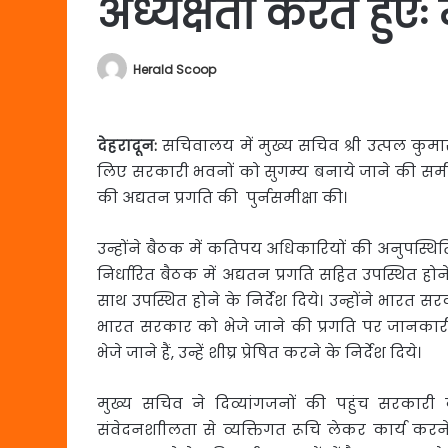
अध्यक्षता करते हुएः
Herald Scoop
देहरादून:
सचिवालय में मुख्य सचिव श्री उत्पल कुमा
लिए सरकारी भवनों को सुगम्य बनाये जाने की समीक्
की अद्यतन प्रगति की पुर्नसमीक्षा की।
उन्होंने बैठक में कतिपय अधिकारियों की अनुपस्थि
निर्धारित बैठक में अद्यतन प्रगति सहित उपस्थित होने
साथ उपस्थित होने के निर्देश दिये। उन्होंने भारत सर
भारत सरकार को भेजे जाने की प्रगति पर जानकारी प
भेजे जाने हैं, उन्हें शीघ्र प्रेषित करने के निर्देश दिये।
मुख्य सचिव ने दिव्यांगजनों की पहुंच सरकारी का
संवेदनशाीलता से व्यक्तिगत रूचि लेकर कार्य करने क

------------------------------------------------------------------------

*WORK INSTRUCTIONS*:
Retype the line containing "की अद्यतन प्रगति की पुर्नसमीक्षा की।" and each line after it through the end of the listing, exactly, leaving out everything else.

*OUTPUT OF THE EXERCISE*:
की अद्यतन प्रगति की पुर्नसमीक्षा की।
उन्होंने बैठक में कतिपय अधिकारियों की अनुपस्थि
निर्धारित बैठक में अद्यतन प्रगति सहित उपस्थित होने
साथ उपस्थित होने के निर्देश दिये। उन्होंने भारत सर
भारत सरकार को भेजे जाने की प्रगति पर जानकारी प
भेजे जाने हैं, उन्हें शीघ्र प्रेषित करने के निर्देश दिये।
मुख्य सचिव ने दिव्यांगजनों की पहुंच सरकारी का
संवेदनशाीलता से व्यक्तिगत रूचि लेकर कार्य करने क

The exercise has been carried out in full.